Спиноза доверительно сообщил Ольденбургу, что он обдумывает «особый трактатец», в котором центральное место займет вопрос о тождестве бога и природы, о том, каким образом вещи начали существовать и в какого рода зависимости они находятся от первопричины.

— Но, — говорил философ, — я откладываю этот труд в сторону, так как еще не имею определенного решения касательно его издания. Я боюсь, как бы нынешние теологи не почувствовали себя оскорбленными и не набросились бы на меня с обычною для них ненавистью, — на меня, которого так страшат всякого рода ссоры.

— Я решительно посоветовал бы вам не скрывать от ученых тех результатов, которых вы достигли в философии благодаря проницательности вашего ума и вашей учености. Опубликуйте их, — настоятельно рекомендовал Ольденбург, — какой бы визг ни подняли посредственные теологи.

— Вы говорите, «посредственные теологи». Да разве только они? Любые теологи «поднимут визг», пользуясь вашим выражением, — сказал Спиноза, — и те, которые постулируют бога, помещая его в заоблачный мир, и смотрят на него как на вершителя судеб природы и человека.

— Ваша мудрость, — подчеркнул Ольденбург, — позволит вам изложить ваши мысли и взгляды с возможной умеренностью. Все прочее предоставьте судьбе. Достойнейший муж, отбросьте всякий страх и опасение раздражить разных ничтожных людишек нашего времени. Уже достаточно угождали невежеству и ничтожеству. Распустим паруса истинной науки и проникнем в святилище природы глубже, чем это делалось до сих пор.

На основании бесед Спинозы с Ольденбургом и первых писем к нему мы можем заключить, что начальный период становления философии Спинозы был завершен.

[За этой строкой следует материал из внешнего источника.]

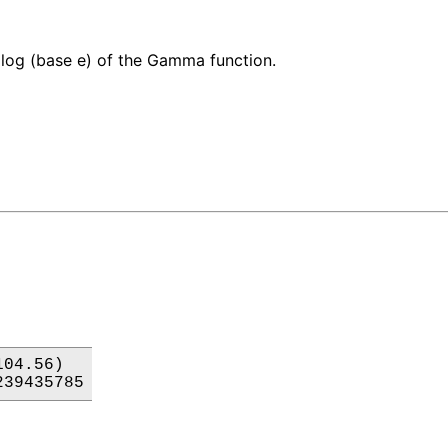
 log (base e) of the Gamma function.
04.56)

239435785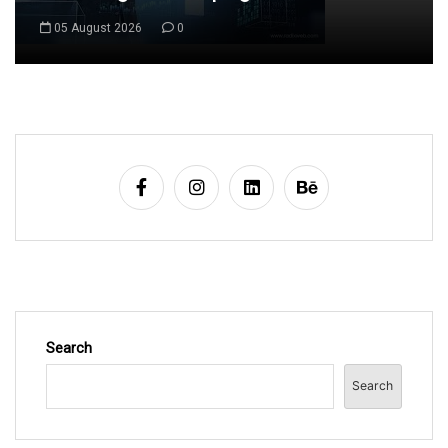
06 August 2026
0
Search
Search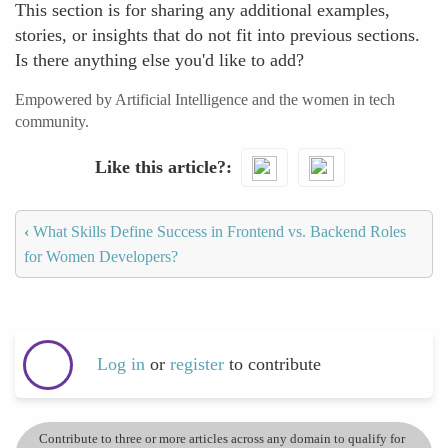
This section is for sharing any additional examples,
stories, or insights that do not fit into previous sections.
Is there anything else you'd like to add?
Empowered by Artificial Intelligence and the women in tech
community.
Like this article?
‹
What Skills Define Success in Frontend vs. Backend Roles
for Women Developers?
Log in
or
register
to contribute
Contribute to three or more articles across any domain to qualify for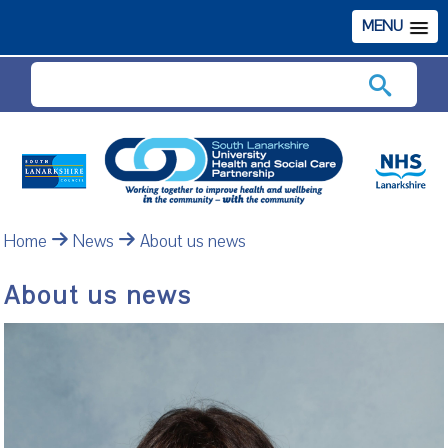
MENU
Search
Home
News
About us news
About us news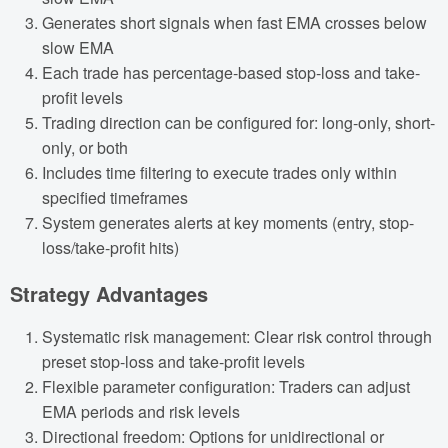
Generates short signals when fast EMA crosses below
slow EMA
Each trade has percentage-based stop-loss and take-
profit levels
Trading direction can be configured for: long-only, short-
only, or both
Includes time filtering to execute trades only within
specified timeframes
System generates alerts at key moments (entry, stop-
loss/take-profit hits)
Strategy Advantages
Systematic risk management: Clear risk control through
preset stop-loss and take-profit levels
Flexible parameter configuration: Traders can adjust
EMA periods and risk levels
Directional freedom: Options for unidirectional or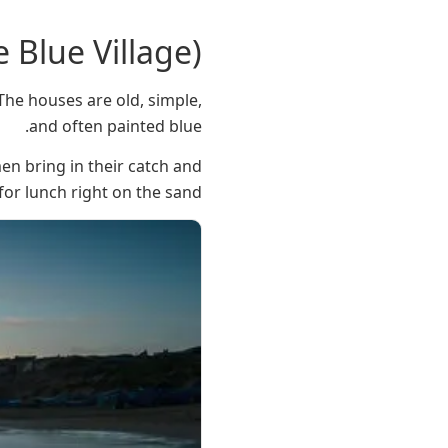
e Blue Village)
. The houses are old, simple,
and often painted blue.
en bring in their catch and
 for lunch right on the sand.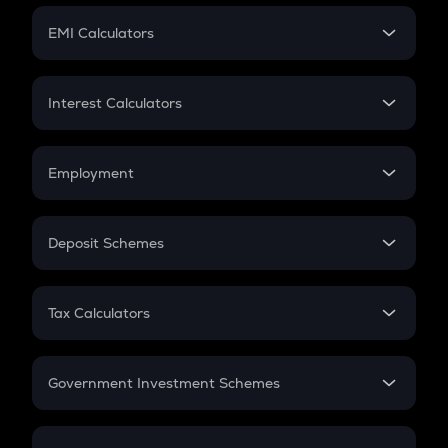
Crypto Futures
SIP
EMI Calculators
Lumpsum
EMI
Home Loan EMI
Interest Calculators
Car Loan EMI
Compound Interest
Credit Card EMI
Simple Interest
Employment
Flat Interest
In-Hand Salary
Salary Hike
Deposit Schemes
Work Experience
FD
PPF
RD
Tax Calculators
Gratuity
GST
Retirement
Government Investment Schemes
Sukanya Samriddhu Yojana
NPS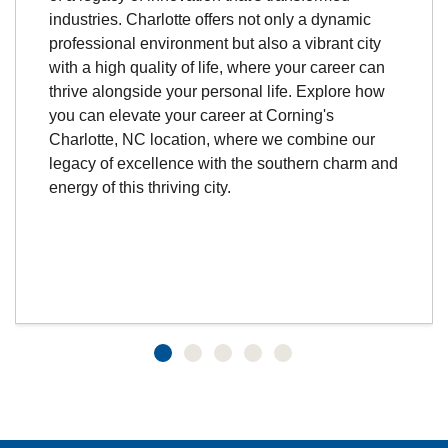
industries. Charlotte offers not only a dynamic
professional environment but also a vibrant city
with a high quality of life, where your career can
thrive alongside your personal life. Explore how
you can elevate your career at Corning's
Charlotte, NC location, where we combine our
legacy of excellence with the southern charm and
energy of this thriving city.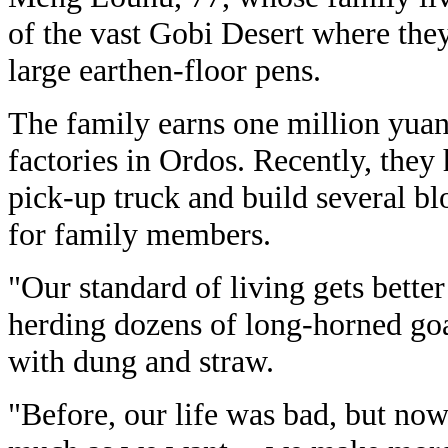
of the vast Gobi Desert where they
large earthen-floor pens.
The family earns one million yuan
factories in Ordos. Recently, they
pick-up truck and build several b
for family members.
"Our standard of living gets better
herding dozens of long-horned goa
with dung and straw.
"Before, our life was bad, but now 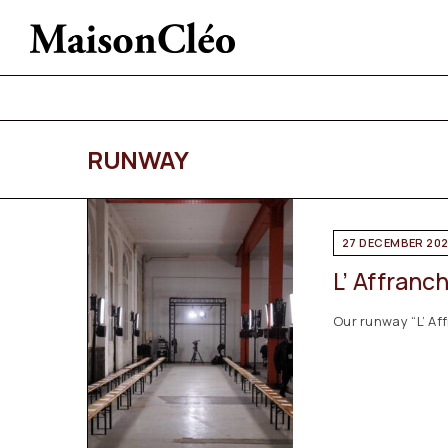
RUNWAY
27 DECEMBER 20
L’ Affranc
Our runway “L’ Af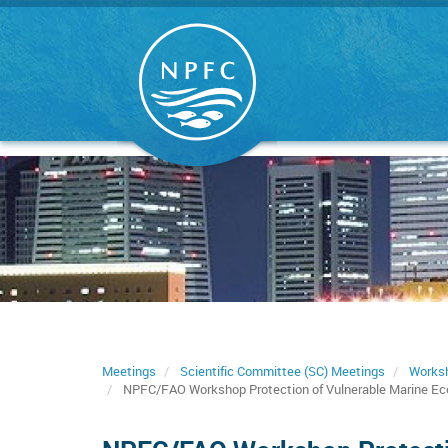
Skip
to
main
content
Meetings
Scientific Committee (SC) Meetings
Works
NPFC/FAO Workshop Protection of Vulnerable Marine Ecos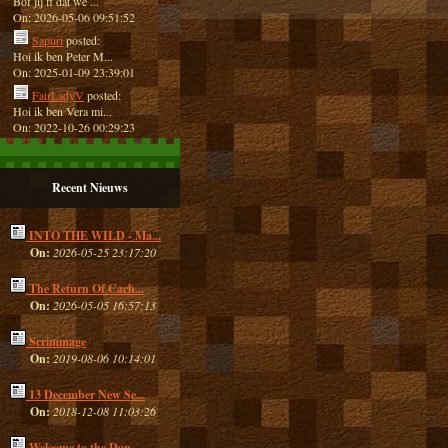
Bof jij ff dat we ...
On: 2026-05-06 09:51:52
Sapuri
posted:
Hoi ik ben Peter M...
On: 2025-01-09 23:39:01
FairLadyV
posted:
Hoi ik ben Vera mi...
On: 2022-10-26 00:29:23
Recent Nieuws
INTO THE WILD - Ma...
On:
2026-05-25 23:17:20
The Return Of Cach...
On:
2026-05-05 16:57:13
Scrimmage
On:
2019-08-06 10:14:01
13 December New Se...
On:
2018-12-08 11:03:26
Welcome to the Dan...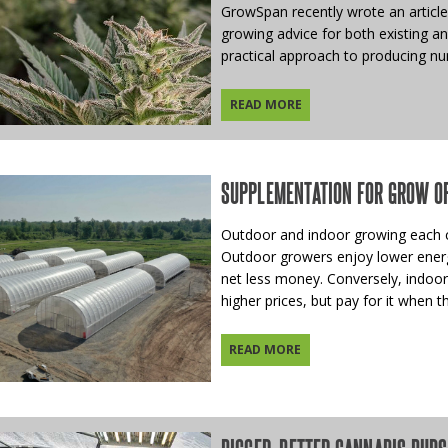
GrowSpan recently wrote an article
growing advice for both existing a
practical approach to producing nu
READ MORE
SUPPLEMENTATION FOR GROW O
Outdoor and indoor growing each c
Outdoor growers enjoy lower energy 
net less money. Conversely, indoor
higher prices, but pay for it when the
READ MORE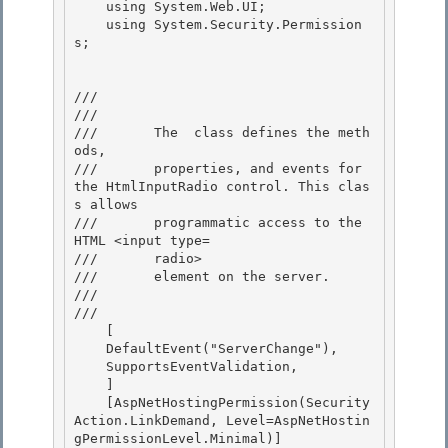
    using System.Web.UI; 

    using System.Security.Permission
s;

/// 
///    
///       The 
 class defines the meth
ods, 

///       properties, and events for 
the HtmlInputRadio control. This clas
s allows 

///       programmatic access to the 
HTML <input type=

///       radio> 

///       element on the server.

///    
/// 
    [ 

    DefaultEvent("ServerChange"),

    SupportsEventValidation, 

    ] 

    [AspNetHostingPermission(Security
Action.LinkDemand, Level=AspNetHostin
gPermissionLevel.Minimal)]
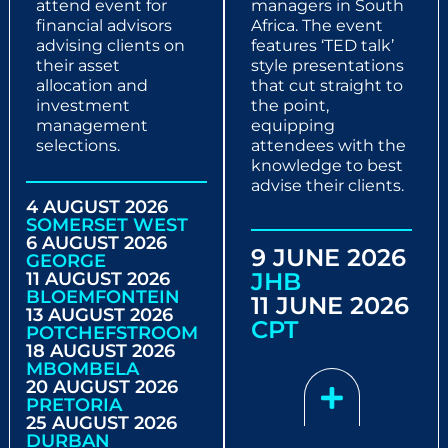
attend event for
managers in South
financial advisors
Africa. The event
advising clients on
features ‘TED talk’
their asset
style presentations
allocation and
that cut straight to
investment
the point,
management
equipping
selections.
attendees with the
knowledge to best
advise their clients.
4 AUGUST 2026
SOMERSET WEST
6 AUGUST 2026
9 JUNE 2026
GEORGE
JHB
11 AUGUST 2026
BLOEMFONTEIN
11 JUNE 2026
13 AUGUST 2026
CPT
POTCHEFSTROOM
18 AUGUST 2026
MBOMBELA
20 AUGUST 2026
PRETORIA
25 AUGUST 2026
DURBAN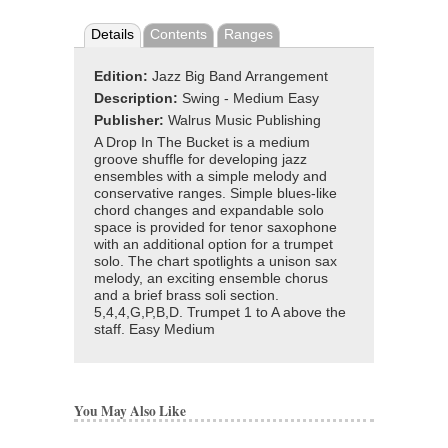
Details
Contents
Ranges
Edition:
Jazz Big Band Arrangement
Description:
Swing - Medium Easy
Publisher:
Walrus Music Publishing
A Drop In The Bucket is a medium
groove shuffle for developing jazz
ensembles with a simple melody and
conservative ranges. Simple blues-like
chord changes and expandable solo
space is provided for tenor saxophone
with an additional option for a trumpet
solo. The chart spotlights a unison sax
melody, an exciting ensemble chorus
and a brief brass soli section.
5,4,4,G,P,B,D. Trumpet 1 to A above the
staff. Easy Medium
You May Also Like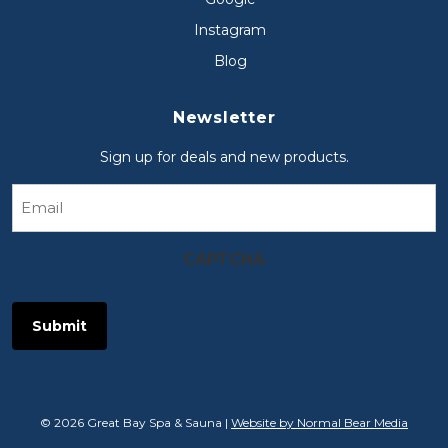
Instagram
Blog
Newsletter
Sign up for deals and new products.
Email
CAPTCHA
© 2026 Great Bay Spa & Sauna |
Website by Normal Bear Media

К этому времени он критически переоценил приобретенные в школе Эндена и в кругу коллегиантов знания, выработал основные принципы нового мировоззрения и был полностью подготовлен к самостоятельному проникновению «в святилище природы», освобожденной от мистики и сверхчувственных сил.

Суверенитет разума

Первый труд Спинозы, связанный с Рейнсбургом, — это «Трактат об усовершенствовании разума». В нем все ясно, как луч солнца. Трактат содержит кое-какие автобиографические данные, по которым можно прочесть всю партитуру пройденного пути философа. Развивая мысль «Краткого трактата» о суетности богатства и любострастия, Спиноза в новом произведении ссылается на опыт, на практику капиталистического города. Наблюдения жизни Амстердама вызывали в нем отвращение как к ничтожеству и спеси аристократов, так и к стяжательству и корыстолюбию купцов. Буржуазный быт Голландии, заменивший устои средневековья, породил основы, извращающие человеческую природу и превращающие жизнь в постоянное страдание.

Спиноза стоял у колыбели буржуазного общества и угадал последствия «чистогана», безжалостно превращающего «личное достоинство человека в меновую стоимость». Все идет вкривь. Все склоняются перед золотым идолом. Но золотой телец, который самодержавно царил над людьми в век капиталистического накопления, не стал кумиром Спинозы. Его идеал — философия, верно выражающая сущность и единство природы, формирующая человека — господина своих страстей, направляющая сознание на путь глубокого и истинного отражения первопричины и ее существенных связей со всеми вещами.

 

Земля, дай мне кореньев, а того,

Кто лучшее найти в тебе замыслит,

Своим сильнейшим ядом услади.

Что вижу? Золото? Ужели правда?

Сверкающее, желтое... Нет-нет,

Я золото не почитаю, боги;

Кореньев только я просил. О небо,

Тут золота достаточно вполне,

Чтоб черное успешно сделать белым,

Уродство — красотою, зло — добром,

Трусливого — отважным, старца — юным

И низость — благородством. Так зачем

Вы дали мне его? Зачем, о боги?

От вас самих оно жрецов отторгнет,

Подушку вытащит из-под голов

У тех, кто умирает. О, я знаю,

Что этот желтый раб начнет немедля

И связывать и расторгать обеты;

Благословлять, что проклято; проказу

Заставит обожать, возвысить вора,

Ему даст титул и почет всеобщий

И на скамью сенаторов посадит...

 

(Шeкспир, «Тимон Афинский»)

Многие страницы «Трактата об усовершенствовании разума» с вдохновенной силой отвергают любострастие, славу и богатство, показывая, «сколько бед и горестей идет за ним вослед». Любострастие, оно так сковывает помыслы, что препятствует думать о другом; «между тем за вкушением этого следует величайшая скорбь, которая хотя и не связывает духа, но смущает и притупляет его». Есть много примеров, когда люди претерпевали преследования и даже смерть ради богатства. Немало примеров и того, как ради достижения или удержания пустой славы люди шли на любые жертвы.

Подводя итоги амстердамской жизни, Спиноза говорит, что и он был во власти общепринятых представлений о радостях жизни. Действительно, я видел, рассказывает он, что «нахожусь в величайшей опасности и вынужден изо всех сил искать средства помощи... Так больной, страдающий смертельным недугом, предвидя верную смерть, если не будет найдено средство помощи, вынужден всеми силами искать это средство, хотя бы и недостоверное, ибо в нем заключена вся его надежда».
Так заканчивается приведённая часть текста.